Pobladura ha vivido durante siglos, como el resto de los pueblos alistanos, con la cruz a cuestas del minifundismo, ese que nació inmediatamente después de comprar sus posesiones al marqués de Alcañices y que se acentuó en la posguerra, con familias numerosas, donde las herencias, -pues a todos había que dejar algo-, se repartían en tantas partes como hijos tenía el fenecido. Fue así como tierras, «fundales», prados, huertas y cortinas fueron reduciendo su grandeza hasta límites donde es imposible labrar o pastorear sin pisar tierra ajena. Hay lugares donde tan pequeñas son las fincas que si un labriego se pone a cavar la tierra al levantar la azada hacia atrás para tomar impulso le rompería la cabeza al vecino, pues ni esa maniobra es posible hacerse sin salirse de la propiedad propia a la ajena.

Fue Pobladura pueblo grande, a nivel poblacional, que grandeza mantiene con su historia, aconteceres y gentes amantes y defensoras de la tierra que les vio nacer allí donde se cruzan los caminos: vereda real de Castilla a Galicia y la senda trashumante del llano a la sanabresa Sierra Segundera. Que lejos quedan ya aquellos tiempos de penurias, sudores y sacrificios, de grandeza humana, por 1960, con rapaces alegrando las calles, mozas en filandares y mozos de alborada y ronda, adultos labrando la tierra y cultivando la vida por cañadas y cordeles.
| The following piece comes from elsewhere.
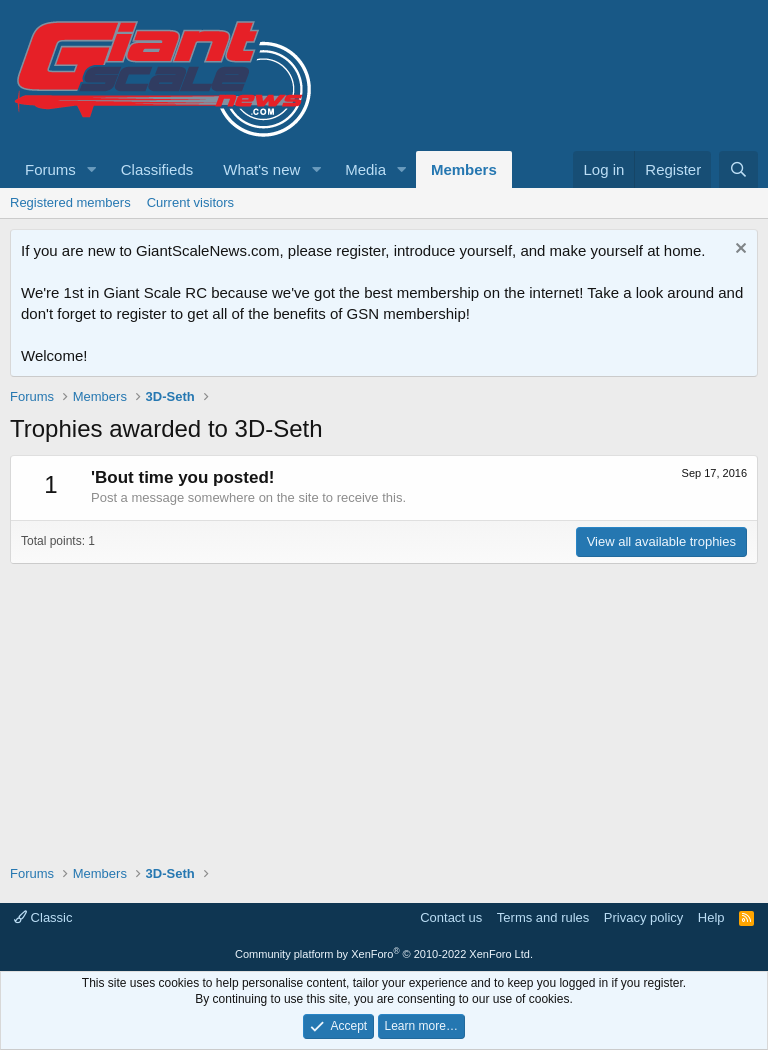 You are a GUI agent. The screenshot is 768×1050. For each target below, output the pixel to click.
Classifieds (157, 169)
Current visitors (190, 202)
Han pasado cincuenta y tres años y la soledad se adueña de campos y solanas: noventa y cinco héroes sobreviven aferrados a su tierra y su esperanza.

Aquellos fueron pasados gloriosos, estos un puñado de valientes que quieren ser presente y el futuro pasa necesariamente por la concentración parcelaria. Renovarse o morir. Aún por caminos cuesta arriba, siempre queda la esperanza.